Could you say how many lines below contain the word "าวสำน"? Give the number with no other text.

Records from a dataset
╭──
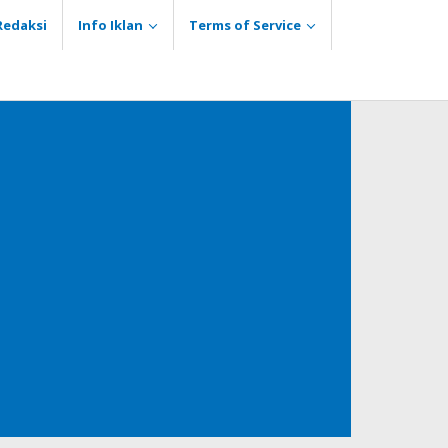
Redaksi
Info Iklan
Terms of Service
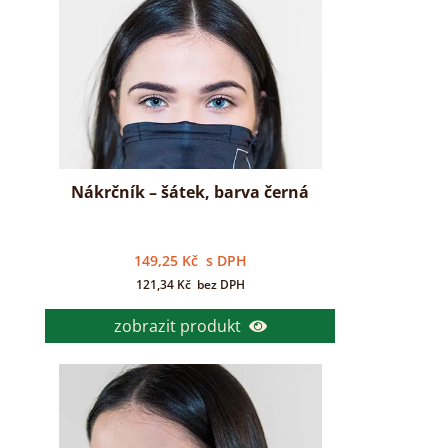
Nákrčník – šátek, barva černá
149,25
Kč
s DPH
121,34
Kč
bez DPH
zobrazit produkt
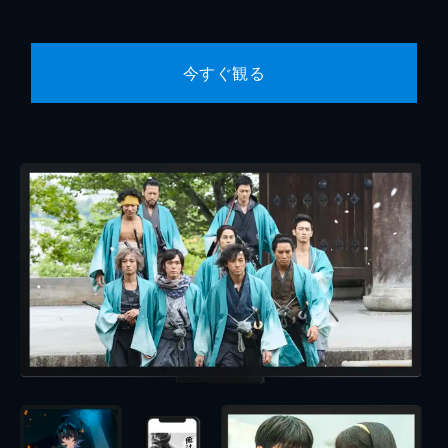
今すぐ観る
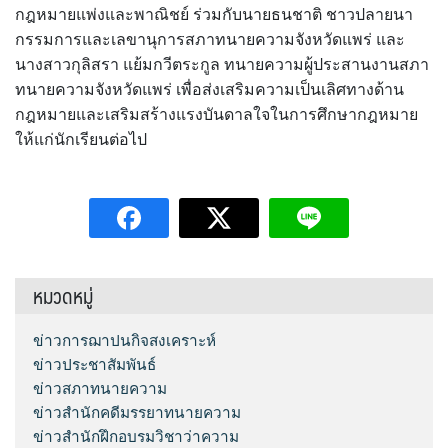
กฎหมายแพ่งและพาณิชย์ ร่วมกับนายธนชาติ ชาวปลายนา
กรรมการและเลขานุการสภาทนายความจังหวัดแพร่ และ
นางสาวกุลิสรา แย้มกวีตระกูล ทนายความผู้ประสานงานสภา
ทนายความจังหวัดแพร่ เพื่อส่งเสริมความเป็นเลิศทางด้าน
กฎหมายและเสริมสร้างแรงบันดาลใจในการศึกษากฎหมาย
ให้แก่นักเรียนต่อไป
หมวดหมู่
ข่าวการฌาปนกิจสงเคราะห์
ข่าวประชาสัมพันธ์
ข่าวสภาทนายความ
ข่าวสำนักคดีมรรยาทนายความ
ข่าวสำนักฝึกอบรมวิชาว่าความ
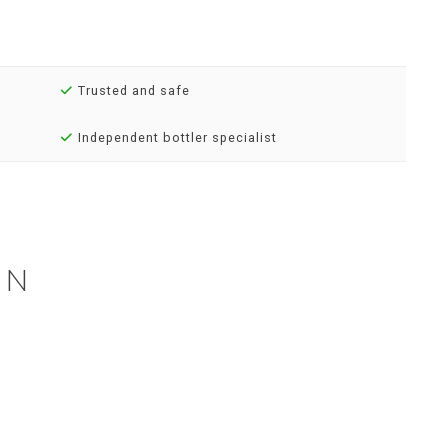
Trusted and safe
Independent bottler specialist
EN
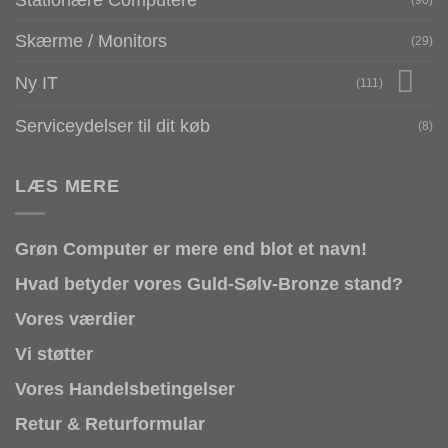
Skærme / Monitors
(29)
Ny IT
(111)
Serviceydelser til dit køb
(8)
LÆS MERE
Grøn Computer er mere end blot et navn!
Hvad betyder vores Guld-Sølv-Bronze stand?
Vores værdier
Vi støtter
Vores Handelsbetingelser
Retur & Returformular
╰──
SOLUTION TO THIS TASK » 2